START Dataset
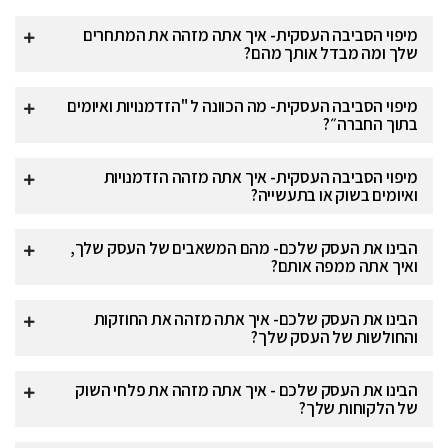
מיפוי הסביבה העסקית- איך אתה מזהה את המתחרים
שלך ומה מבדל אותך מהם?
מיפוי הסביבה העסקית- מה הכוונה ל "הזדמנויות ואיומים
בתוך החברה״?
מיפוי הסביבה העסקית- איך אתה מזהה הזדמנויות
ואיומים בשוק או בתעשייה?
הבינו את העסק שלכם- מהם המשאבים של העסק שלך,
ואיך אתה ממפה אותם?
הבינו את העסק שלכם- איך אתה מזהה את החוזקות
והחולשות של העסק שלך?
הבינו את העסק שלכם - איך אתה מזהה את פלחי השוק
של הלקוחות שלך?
END Dataset
* **Task**: Output every entry verbatim. Pictures do not belong in the copy.

* **Written solution**:
מיפוי הסביבה העסקית- איך אתה מזהה את המתחרים
שלך ומה מבדל אותך מהם?
מיפוי הסביבה העסקית- מה הכוונה ל "הזדמנויות ואיומים
בתוך החברה״?
מיפוי הסביבה העסקית- איך אתה מזהה הזדמנויות
ואיומים בשוק או בתעשייה?
הבינו את העסק שלכם- מהם המשאבים של העסק שלך,
ואיך אתה ממפה אותם?
הבינו את העסק שלכם- איך אתה מזהה את החוזקות
והחולשות של העסק שלך?
הבינו את העסק שלכם - איך אתה מזהה את פלחי השוק
של הלקוחות שלך?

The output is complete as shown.